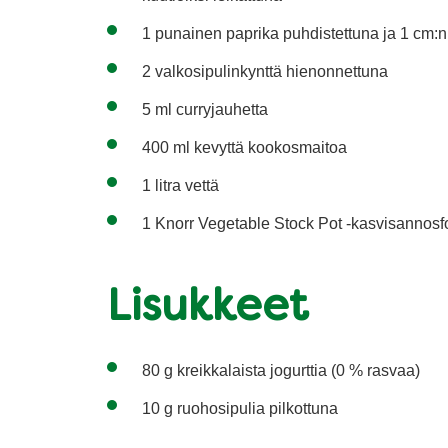
1 punainen paprika puhdistettuna ja 1 cm:n 
2 valkosipulinkynttä hienonnettuna
5 ml curryjauhetta
400 ml kevyttä kookosmaitoa
1 litra vettä
1 Knorr Vegetable Stock Pot -kasvisannosf
Lisukkeet
80 g kreikkalaista jogurttia (0 % rasvaa)
10 g ruohosipulia pilkottuna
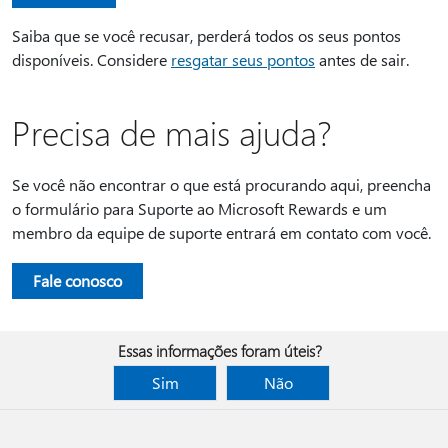
Saiba que se você recusar, perderá todos os seus pontos
disponíveis. Considere
resgatar seus pontos
antes de sair.
Precisa de mais ajuda?
Se você não encontrar o que está procurando aqui, preencha
o formulário para Suporte ao Microsoft Rewards e um
membro da equipe de suporte entrará em contato com você.
Fale conosco
Essas informações foram úteis?
Sim
Não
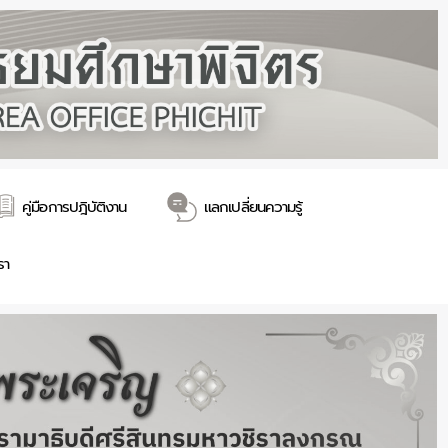
คู่มือการปฎิบัติงาน
แลกเปลี่ยนความรู้
รา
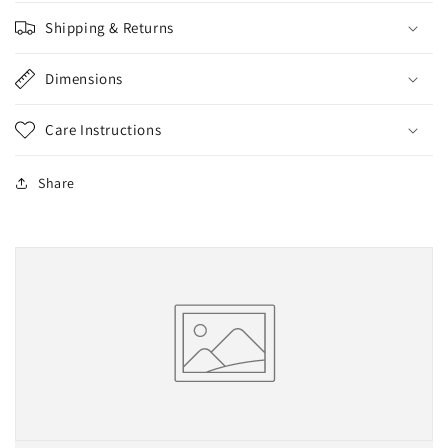
Shipping & Returns
Dimensions
Care Instructions
Share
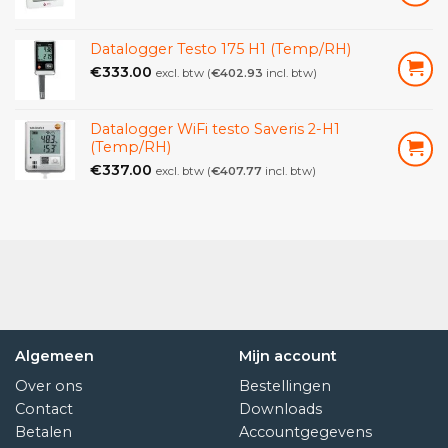
Datalogger Testo 175 H1 (Temp/RH)
€
333.00
excl. btw (
€
402.93
incl. btw)
Datalogger WiFi testo Saveris 2-H1
(Temp/RH)
€
337.00
excl. btw (
€
407.77
incl. btw)
Algemeen
Mijn account
Over ons
Bestellingen
Contact
Downloads
Betalen
Accountgegevens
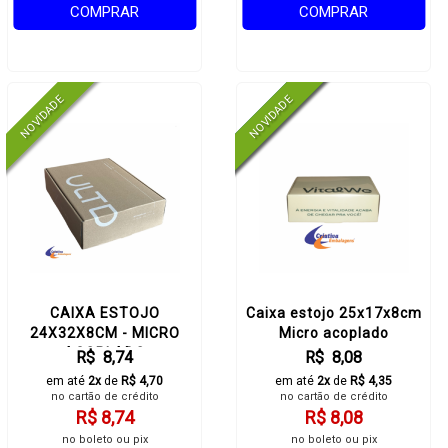
COMPRAR
COMPRAR
CAIXA ESTOJO
Caixa estojo 25x17x8cm
24X32X8CM - MICRO
Micro acoplado
ACOPLADO
R$ 8,74
R$ 8,08
em até
2x
de
R$ 4,70
em até
2x
de
R$ 4,35
no cartão de crédito
no cartão de crédito
R$ 8,74
R$ 8,08
no boleto ou pix
no boleto ou pix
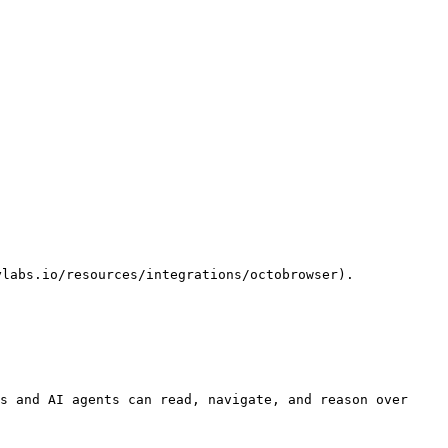
o/resources/integrations/octobrowser).

s and AI agents can read, navigate, and reason over 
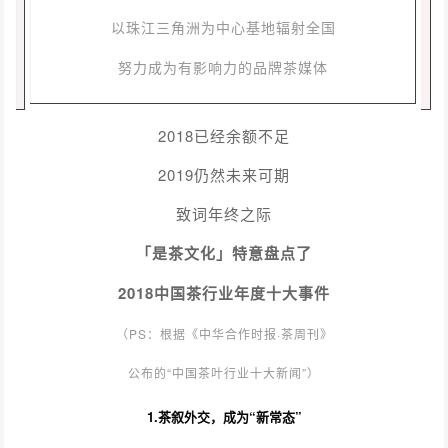
以珠江三角洲为中心基地辐射全国
努力成为有影响力的品牌茶媒体
2018已经余额不足
2019仍然未来可期
致词年终之际
「是茶文化」特意盘点了
2018中国茶行业年度十大事件
（PS：根据《中华合作时报·茶周刊》
公布的“中国茶叶行业十大新闻”）
1.茶叙外交，成为“新常态”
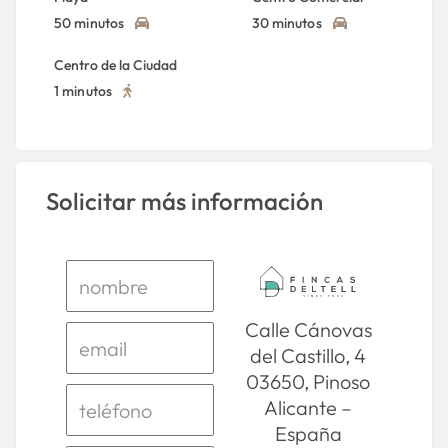
50 minutos
30 minutos
Centro de la Ciudad
1 minutos
Solicitar más información
Calle Cánovas
del Castillo, 4
03650, Pinoso
Alicante –
España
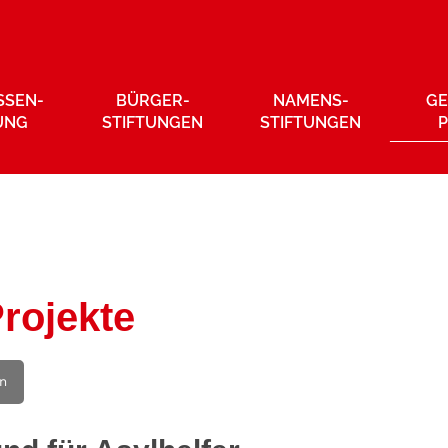
SSEN­
BÜRGER­
NAMENS­
GE
UNG
STIFTUNGEN
STIFTUNGEN
rojekte
en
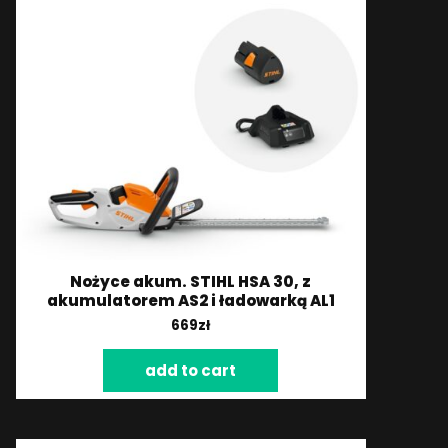
Nożyce akum. STIHL HSA 30, z
akumulatorem AS2 i ładowarką AL1
669
zł
add to cart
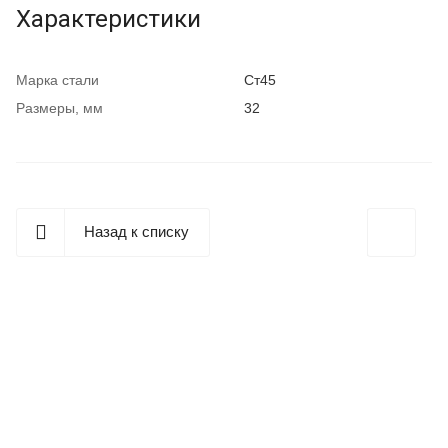
Характеристики
Марка стали
Ст45
Размеры, мм
32
Назад к списку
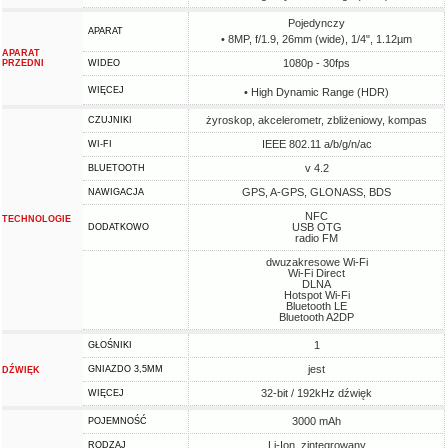
Pojedynczy
APARAT
• 8MP, f/1.9, 26mm (wide), 1/4", 1.12µm
APARAT
1080p - 30fps
PRZEDNI
WIDEO
WIĘCEJ
• High Dynamic Range (HDR)
żyroskop, akcelerometr, zbliżeniowy, kompas
CZUJNIKI
IEEE 802.11 a/b/g/n/ac
WI-FI
v 4.2
BLUETOOTH
GPS, A-GPS, GLONASS, BDS
NAWIGACJA
NFC
TECHNOLOGIE
USB OTG
DODATKOWO
radio FM
dwuzakresowe Wi-Fi
Wi-Fi Direct
DLNA
Hotspot Wi-Fi
Bluetooth LE
Bluetooth A2DP
1
GŁOŚNIKI
jest
GNIAZDO 3,5MM
DŹWIĘK
32-bit / 192kHz dźwięk
WIĘCEJ
3000 mAh
POJEMNOŚĆ
Li-Ion, zintegrowany
RODZAJ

◇ ◇ ◇ ◇ ◇ ◇ ◇

* [What the exercise asks]: Reproduce everything above exactly, images excluded.

* [Written response]:
1 punainen paprika puhdistettuna ja 1 cm:n 
2 valkosipulinkynttä hienonnettuna
5 ml curryjauhetta
400 ml kevyttä kookosmaitoa
1 litra vettä
1 Knorr Vegetable Stock Pot -kasvisannosf
Lisukkeet
80 g kreikkalaista jogurttia (0 % rasvaa)
10 g ruohosipulia pilkottuna
Saiba que se você recusar, perderá todos os seus pontos
disponíveis. Considere
resgatar seus pontos
antes de sair.
Precisa de mais ajuda?
Se você não encontrar o que está procurando aqui, preencha
o formulário para Suporte ao Microsoft Rewards e um
membro da equipe de suporte entrará em contato com você.
Fale conosco
Essas informações foram úteis?
Sim
Não
คู่มือการปฎิบัติงาน
แลกเปลี่ยนความรู้
รา
Shipping & Returns
Dimensions
Care Instructions
Share
Datalogger Testo 175 H1 (Temp/RH)
€
333.00
excl. btw (
€
402.93
incl. btw)
Datalogger WiFi testo Saveris 2-H1
(Temp/RH)
€
337.00
excl. btw (
€
407.77
incl. btw)
Algemeen
Mijn account
Over ons
Bestellingen
Contact
Downloads
Betalen
Accountgegevens
COMPRAR
COMPRAR
CAIXA ESTOJO
Caixa estojo 25x17x8cm
24X32X8CM - MICRO
Micro acoplado
ACOPLADO
R$ 8,74
R$ 8,08
em até
2x
de
R$ 4,70
em até
2x
de
R$ 4,35
no cartão de crédito
no cartão de crédito
R$ 8,74
R$ 8,08
no boleto ou pix
no boleto ou pix
o/resources/integrations/octobrowser).

s and AI agents can read, navigate, and reason over 
以珠江三角洲为中心基地辐射全国
努力成为有影响力的品牌茶媒体
2018已经余额不足
2019仍然未来可期
致词年终之际
「是茶文化」特意盘点了
2018中国茶行业年度十大事件
（PS：根据《中华合作时报·茶周刊》
公布的“中国茶叶行业十大新闻”）
1.茶叙外交，成为“新常态”
50 minutos
30 minutos
Centro de la Ciudad
1 minutos
Solicitar más información
Calle Cánovas
del Castillo, 4
03650, Pinoso
Alicante –
España
SSEN­
BÜRGER­
NAMENS­
GE
UNG
STIFTUNGEN
STIFTUNGEN
rojekte
en
Nożyce akum. STIHL HSA 30, z
akumulatorem AS2 i ładowarką AL1
669
zł
add to cart
Характеристики
Марка стали
Ст45
Размеры, мм
32
Назад к списку
Pojedynczy
APARAT
• 8MP, f/1.9, 26mm (wide), 1/4", 1.12µm
APARAT
1080p - 30fps
PRZEDNI
WIDEO
WIĘCEJ
• High Dynamic Range (HDR)
żyroskop, akcelerometr, zbliżeniowy, kompas
CZUJNIKI
IEEE 802.11 a/b/g/n/ac
WI-FI
v 4.2
BLUETOOTH
GPS, A-GPS, GLONASS, BDS
NAWIGACJA
NFC
TECHNOLOGIE
USB OTG
DODATKOWO
radio FM
dwuzakresowe Wi-Fi
Wi-Fi Direct
DLNA
Hotspot Wi-Fi
Bluetooth LE
Bluetooth A2DP
1
GŁOŚNIKI
jest
GNIAZDO 3,5MM
DŹWIĘK
32-bit / 192kHz dźwięk
WIĘCEJ
3000 mAh
POJEMNOŚĆ
Li-Ion, zintegrowany
RODZAJ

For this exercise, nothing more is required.